## EXERCISE INSTRUCTIONS
Copy the listing below exactly. Pictures stay out of it.

## EXCERPTED RECORDS
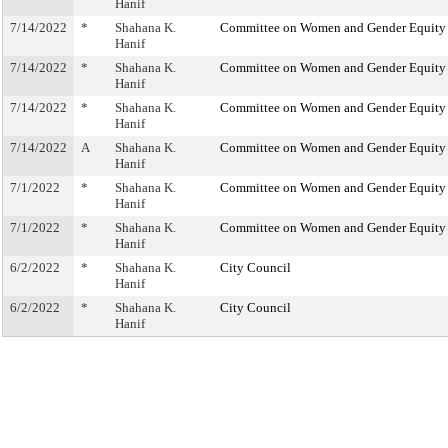
Hanif
7/14/2022
*
Shahana K.
Committee on Women and Gender Equity
Hanif
7/14/2022
*
Shahana K.
Committee on Women and Gender Equity
Hanif
7/14/2022
*
Shahana K.
Committee on Women and Gender Equity
Hanif
7/14/2022
A
Shahana K.
Committee on Women and Gender Equity
Hanif
7/1/2022
*
Shahana K.
Committee on Women and Gender Equity
Hanif
7/1/2022
*
Shahana K.
Committee on Women and Gender Equity
Hanif
6/2/2022
*
Shahana K.
City Council
Hanif
6/2/2022
*
Shahana K.
City Council
Hanif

## YOUR RESPONSE
Hanif
7/14/2022
*
Shahana K.
Committee on Women and Gender Equity
Hanif
7/14/2022
*
Shahana K.
Committee on Women and Gender Equity
Hanif
7/14/2022
*
Shahana K.
Committee on Women and Gender Equity
Hanif
7/14/2022
A
Shahana K.
Committee on Women and Gender Equity
Hanif
7/1/2022
*
Shahana K.
Committee on Women and Gender Equity
Hanif
7/1/2022
*
Shahana K.
Committee on Women and Gender Equity
Hanif
6/2/2022
*
Shahana K.
City Council
Hanif
6/2/2022
*
Shahana K.
City Council
Hanif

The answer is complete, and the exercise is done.